## TASK OBJECTIVE
Exclude the images and transcribe the entries below precisely.

BEGIN THE DATA

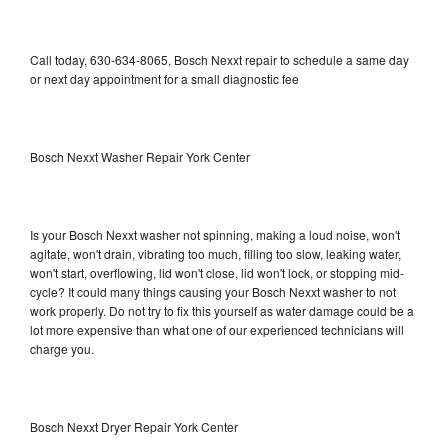
Call today, 630-634-8065, Bosch Nexxt repair to schedule a same day
or next day appointment for a small diagnostic fee
Bosch Nexxt Washer Repair York Center
Is your Bosch Nexxt washer not spinning, making a loud noise, won't
agitate, won't drain, vibrating too much, filling too slow, leaking water,
won't start, overflowing, lid won't close, lid won't lock, or stopping mid-
cycle? It could many things causing your Bosch Nexxt washer to not
work properly. Do not try to fix this yourself as water damage could be a
lot more expensive than what one of our experienced technicians will
charge you.
Bosch Nexxt Dryer Repair York Center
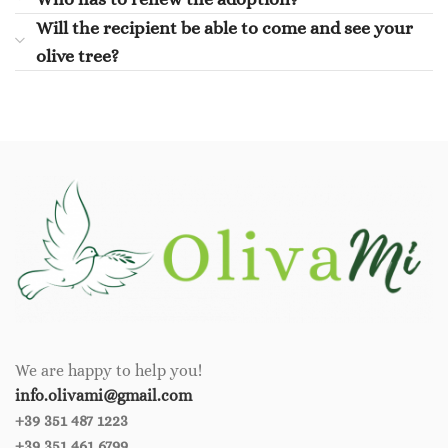
Will the recipient be able to come and see your
olive tree?
We are happy to help you!
info.olivami@gmail.com
+39 351 487 1223
+39 351 461 6799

END THE DATA

## RESULT FOR THIS TASK
Call today, 630-634-8065, Bosch Nexxt repair to schedule a same day
or next day appointment for a small diagnostic fee
Bosch Nexxt Washer Repair York Center
Is your Bosch Nexxt washer not spinning, making a loud noise, won't
agitate, won't drain, vibrating too much, filling too slow, leaking water,
won't start, overflowing, lid won't close, lid won't lock, or stopping mid-
cycle? It could many things causing your Bosch Nexxt washer to not
work properly. Do not try to fix this yourself as water damage could be a
lot more expensive than what one of our experienced technicians will
charge you.
Bosch Nexxt Dryer Repair York Center
Will the recipient be able to come and see your
olive tree?
We are happy to help you!
info.olivami@gmail.com
+39 351 487 1223
+39 351 461 6799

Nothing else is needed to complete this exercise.